*** Opening RECORDS TO USE ***
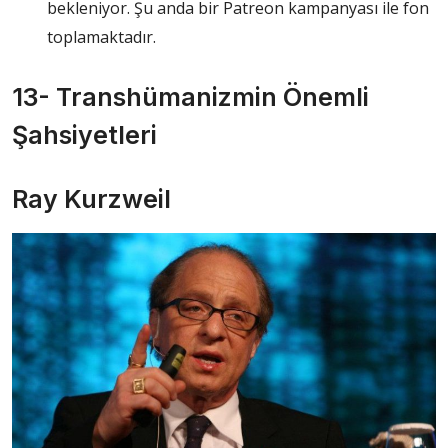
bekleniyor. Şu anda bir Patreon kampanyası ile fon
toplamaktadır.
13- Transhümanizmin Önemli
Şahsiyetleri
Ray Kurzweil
*** Closing RECORDS TO USE ***
*** Opening RECORDS TO USE ***
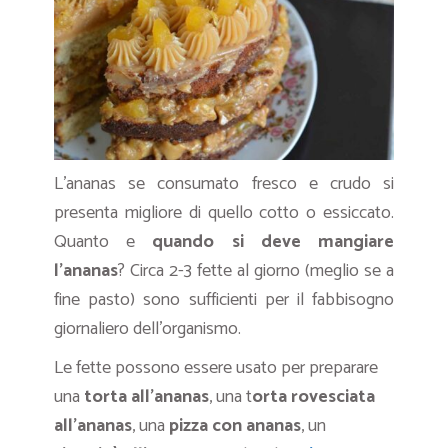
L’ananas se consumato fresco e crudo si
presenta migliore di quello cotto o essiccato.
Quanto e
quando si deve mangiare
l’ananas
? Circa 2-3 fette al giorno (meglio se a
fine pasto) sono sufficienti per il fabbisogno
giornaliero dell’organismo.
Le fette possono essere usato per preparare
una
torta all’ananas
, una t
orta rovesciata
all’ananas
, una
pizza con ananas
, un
*** Closing RECORDS TO USE ***
WHAT YOU NEED TO DO ▸
Where the line holding "bekleniyor. Şu anda" appears in the listing above, start reproducing exactly, and end with the line holding "Ray Kurzweil".

RESULT FOR THIS EXERCISE ▸
bekleniyor. Şu anda bir Patreon kampanyası ile fon
toplamaktadır.
13- Transhümanizmin Önemli
Şahsiyetleri
Ray Kurzweil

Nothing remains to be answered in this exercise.